[Start of section]
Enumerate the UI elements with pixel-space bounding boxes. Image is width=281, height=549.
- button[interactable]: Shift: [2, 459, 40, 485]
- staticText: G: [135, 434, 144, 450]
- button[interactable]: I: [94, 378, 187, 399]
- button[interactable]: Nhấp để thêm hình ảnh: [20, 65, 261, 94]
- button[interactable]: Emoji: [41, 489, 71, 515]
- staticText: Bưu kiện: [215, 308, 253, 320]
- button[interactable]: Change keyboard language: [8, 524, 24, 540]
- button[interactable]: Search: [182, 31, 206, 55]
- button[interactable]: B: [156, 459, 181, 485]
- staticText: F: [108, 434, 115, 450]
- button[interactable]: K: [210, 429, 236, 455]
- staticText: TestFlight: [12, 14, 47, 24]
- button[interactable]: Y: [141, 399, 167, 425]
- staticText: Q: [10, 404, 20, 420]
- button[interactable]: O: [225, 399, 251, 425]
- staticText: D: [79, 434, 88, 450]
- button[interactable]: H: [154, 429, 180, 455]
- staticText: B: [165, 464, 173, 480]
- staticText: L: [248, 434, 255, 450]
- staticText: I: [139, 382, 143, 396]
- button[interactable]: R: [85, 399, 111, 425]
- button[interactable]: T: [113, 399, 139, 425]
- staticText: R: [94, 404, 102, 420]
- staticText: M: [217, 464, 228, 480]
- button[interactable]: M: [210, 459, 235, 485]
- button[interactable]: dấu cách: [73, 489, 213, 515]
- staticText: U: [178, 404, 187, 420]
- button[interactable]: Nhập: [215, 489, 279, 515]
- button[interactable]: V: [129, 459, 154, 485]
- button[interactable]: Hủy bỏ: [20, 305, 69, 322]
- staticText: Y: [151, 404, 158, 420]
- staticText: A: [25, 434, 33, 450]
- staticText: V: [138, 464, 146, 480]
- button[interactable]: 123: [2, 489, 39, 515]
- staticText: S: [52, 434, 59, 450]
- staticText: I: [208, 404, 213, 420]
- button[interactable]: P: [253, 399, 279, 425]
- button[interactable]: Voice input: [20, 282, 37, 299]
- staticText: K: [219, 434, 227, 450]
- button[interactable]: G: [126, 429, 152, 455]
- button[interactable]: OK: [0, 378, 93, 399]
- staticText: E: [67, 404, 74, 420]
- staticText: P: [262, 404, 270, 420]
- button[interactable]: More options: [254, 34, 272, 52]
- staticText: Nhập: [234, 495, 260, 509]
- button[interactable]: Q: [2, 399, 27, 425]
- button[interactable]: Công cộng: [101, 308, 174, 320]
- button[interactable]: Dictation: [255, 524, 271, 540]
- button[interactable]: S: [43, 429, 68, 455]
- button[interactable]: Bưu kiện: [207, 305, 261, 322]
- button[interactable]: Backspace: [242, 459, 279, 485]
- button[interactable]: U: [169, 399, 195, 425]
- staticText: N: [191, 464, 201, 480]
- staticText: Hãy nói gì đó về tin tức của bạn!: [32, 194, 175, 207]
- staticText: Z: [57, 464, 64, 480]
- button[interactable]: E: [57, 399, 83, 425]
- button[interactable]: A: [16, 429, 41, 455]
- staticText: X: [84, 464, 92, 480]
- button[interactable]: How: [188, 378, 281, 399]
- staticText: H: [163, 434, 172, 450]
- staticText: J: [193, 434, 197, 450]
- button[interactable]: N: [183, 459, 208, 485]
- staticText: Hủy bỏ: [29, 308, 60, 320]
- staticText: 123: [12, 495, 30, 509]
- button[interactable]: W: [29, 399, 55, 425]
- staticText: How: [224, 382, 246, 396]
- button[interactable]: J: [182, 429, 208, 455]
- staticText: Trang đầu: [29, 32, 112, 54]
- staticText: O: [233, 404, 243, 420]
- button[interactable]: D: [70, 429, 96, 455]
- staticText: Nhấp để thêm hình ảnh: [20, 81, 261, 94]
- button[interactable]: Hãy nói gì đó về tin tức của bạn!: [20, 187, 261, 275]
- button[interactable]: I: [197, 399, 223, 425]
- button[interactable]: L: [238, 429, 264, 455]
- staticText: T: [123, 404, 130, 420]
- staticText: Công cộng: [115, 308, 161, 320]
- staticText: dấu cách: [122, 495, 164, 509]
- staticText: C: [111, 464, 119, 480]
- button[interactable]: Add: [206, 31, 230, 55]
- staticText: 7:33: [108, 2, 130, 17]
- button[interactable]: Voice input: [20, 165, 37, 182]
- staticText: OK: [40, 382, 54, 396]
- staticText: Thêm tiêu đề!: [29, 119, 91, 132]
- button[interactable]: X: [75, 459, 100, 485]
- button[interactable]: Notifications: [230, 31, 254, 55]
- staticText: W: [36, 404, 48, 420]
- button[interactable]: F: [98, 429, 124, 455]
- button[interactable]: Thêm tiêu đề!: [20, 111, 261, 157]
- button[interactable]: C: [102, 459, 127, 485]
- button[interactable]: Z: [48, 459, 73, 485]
[End of section]
[REQUIRED WORK]: Repeat the material above exactly, including every line.

[SOLUTION TO THE PROBLEM]:
Enumerate the UI elements with pixel-space bounding boxes. Image is width=281, height=549.
- button[interactable]: Shift: [2, 459, 40, 485]
- staticText: G: [135, 434, 144, 450]
- button[interactable]: I: [94, 378, 187, 399]
- button[interactable]: Nhấp để thêm hình ảnh: [20, 65, 261, 94]
- button[interactable]: Emoji: [41, 489, 71, 515]
- staticText: Bưu kiện: [215, 308, 253, 320]
- button[interactable]: Change keyboard language: [8, 524, 24, 540]
- button[interactable]: Search: [182, 31, 206, 55]
- button[interactable]: B: [156, 459, 181, 485]
- staticText: F: [108, 434, 115, 450]
- button[interactable]: K: [210, 429, 236, 455]
- staticText: TestFlight: [12, 14, 47, 24]
- button[interactable]: Y: [141, 399, 167, 425]
- staticText: Q: [10, 404, 20, 420]
- button[interactable]: O: [225, 399, 251, 425]
- staticText: D: [79, 434, 88, 450]
- button[interactable]: H: [154, 429, 180, 455]
- staticText: B: [165, 464, 173, 480]
- staticText: L: [248, 434, 255, 450]
- staticText: I: [139, 382, 143, 396]
- button[interactable]: R: [85, 399, 111, 425]
- button[interactable]: T: [113, 399, 139, 425]
- staticText: R: [94, 404, 102, 420]
- staticText: M: [217, 464, 228, 480]
- button[interactable]: M: [210, 459, 235, 485]
- button[interactable]: dấu cách: [73, 489, 213, 515]
- staticText: U: [178, 404, 187, 420]
- button[interactable]: Nhập: [215, 489, 279, 515]
- button[interactable]: V: [129, 459, 154, 485]
- button[interactable]: Hủy bỏ: [20, 305, 69, 322]
- staticText: Y: [151, 404, 158, 420]
- staticText: A: [25, 434, 33, 450]
- staticText: V: [138, 464, 146, 480]
- button[interactable]: 123: [2, 489, 39, 515]
- staticText: S: [52, 434, 59, 450]
- staticText: I: [208, 404, 213, 420]
- button[interactable]: P: [253, 399, 279, 425]
- button[interactable]: Voice input: [20, 282, 37, 299]
- staticText: K: [219, 434, 227, 450]
- button[interactable]: G: [126, 429, 152, 455]
- button[interactable]: OK: [0, 378, 93, 399]
- staticText: E: [67, 404, 74, 420]
- staticText: P: [262, 404, 270, 420]
- button[interactable]: More options: [254, 34, 272, 52]
- staticText: Nhập: [234, 495, 260, 509]
- button[interactable]: Q: [2, 399, 27, 425]
- button[interactable]: Công cộng: [101, 308, 174, 320]
- button[interactable]: Dictation: [255, 524, 271, 540]
- button[interactable]: S: [43, 429, 68, 455]
- button[interactable]: Bưu kiện: [207, 305, 261, 322]
- button[interactable]: Backspace: [242, 459, 279, 485]
- button[interactable]: U: [169, 399, 195, 425]
- staticText: N: [191, 464, 201, 480]
- staticText: Hãy nói gì đó về tin tức của bạn!: [32, 194, 175, 207]
- staticText: Z: [57, 464, 64, 480]
- button[interactable]: E: [57, 399, 83, 425]
- button[interactable]: A: [16, 429, 41, 455]
- staticText: X: [84, 464, 92, 480]
- button[interactable]: How: [188, 378, 281, 399]
- staticText: H: [163, 434, 172, 450]
- staticText: J: [193, 434, 197, 450]
- button[interactable]: N: [183, 459, 208, 485]
- staticText: Hủy bỏ: [29, 308, 60, 320]
- staticText: 123: [12, 495, 30, 509]
- button[interactable]: W: [29, 399, 55, 425]
- staticText: How: [224, 382, 246, 396]
- button[interactable]: J: [182, 429, 208, 455]
- staticText: Trang đầu: [29, 32, 112, 54]
- staticText: O: [233, 404, 243, 420]
- button[interactable]: D: [70, 429, 96, 455]
- staticText: Nhấp để thêm hình ảnh: [20, 81, 261, 94]
- button[interactable]: Hãy nói gì đó về tin tức của bạn!: [20, 187, 261, 275]
- button[interactable]: I: [197, 399, 223, 425]
- button[interactable]: L: [238, 429, 264, 455]
- staticText: T: [123, 404, 130, 420]
- staticText: Công cộng: [115, 308, 161, 320]
- staticText: dấu cách: [122, 495, 164, 509]
- staticText: C: [111, 464, 119, 480]
- button[interactable]: Add: [206, 31, 230, 55]
- staticText: 7:33: [108, 2, 130, 17]
- button[interactable]: Voice input: [20, 165, 37, 182]
- staticText: OK: [40, 382, 54, 396]
- staticText: Thêm tiêu đề!: [29, 119, 91, 132]
- button[interactable]: X: [75, 459, 100, 485]
- button[interactable]: Notifications: [230, 31, 254, 55]
- staticText: W: [36, 404, 48, 420]
- button[interactable]: F: [98, 429, 124, 455]
- button[interactable]: Thêm tiêu đề!: [20, 111, 261, 157]
- button[interactable]: C: [102, 459, 127, 485]
- button[interactable]: Z: [48, 459, 73, 485]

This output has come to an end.